Requesting Permissions

Make sure you are on the 5-requesting-permissions branch to follow along with this exercise.

Deno has a permissions API that will allow you to request certain access from your code as a library author.

In the "app.ts" file, define a const object which specifies the name of the "read" permission.

const desc = { name: "read" } as const;

Pass the descriptor object to the request method on Deno.permissions. Because the permissions API is still unstable, it does not show up in intellisense under the "Deno" object.

const desc = { name: "read" } as const;
const status = await Deno.permissions.request(desc);

The "status" variable will contain a "state" object after the user has either granted or denied permissions. If the permission is granted, the state will be "granted". If it is denied, then "denied".

Check the state object on the status constant to make sure permission has been granted. If so, list all the files in the current directory.

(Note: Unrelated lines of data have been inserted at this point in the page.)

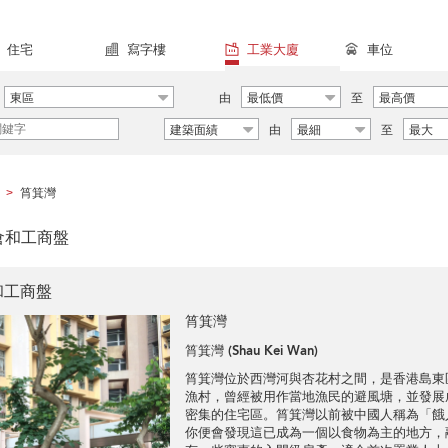
住宅
寫字樓
工業大廈
車位
東區
由
最低價
至
最高價
建築面績
由
最細
至
最大
筲箕灣
>
倉和工商盤
和工商盤
筲箕灣
筲箕灣 (Shau Kei Wan)
筲箕灣位於西灣河與杏花村之間，是香港島東
漁村，曾經被用作當地漁民的避風塘，並發展
密集的住宅區。筲箕灣以前被中國人稱為「餓
你便會發現這已成為一個以食物為主的地方，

const desc = { name: "read", path: "." } as const;
const status = await Deno.permissions.request(desc);

console.log(status);

if (status.state === "granted") {
  const results = await Deno.readDir(".");
  for await (const result of results) {
    console.log(result);
  }
} else {
  console.log("This program requires 'read' permissions to execute");
}

Run the program from the terminal with deno run --unstable app.ts.

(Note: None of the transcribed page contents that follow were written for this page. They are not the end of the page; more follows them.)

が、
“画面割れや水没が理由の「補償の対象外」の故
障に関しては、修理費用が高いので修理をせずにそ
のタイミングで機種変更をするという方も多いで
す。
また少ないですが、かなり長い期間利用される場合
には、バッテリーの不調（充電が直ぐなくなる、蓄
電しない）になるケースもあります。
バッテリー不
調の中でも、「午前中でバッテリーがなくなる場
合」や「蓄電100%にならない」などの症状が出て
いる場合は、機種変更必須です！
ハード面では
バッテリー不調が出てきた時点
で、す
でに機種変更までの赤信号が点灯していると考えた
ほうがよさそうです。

You should see a prompt in the terminal asking you if you want to grant or deny permission to "read".

Check file:///home/burkeholland/dev/deno-first-look-exercises/app.ts
️⚠️  Deno requests read access. Grant? [g/d (g = grant, d = deny)]

Enter "g" to grant or "d" to deny and view the output.

Note that if you run this program with the --allow-read flag, the permissions request will be ignored and the "status.state" value will be "granted".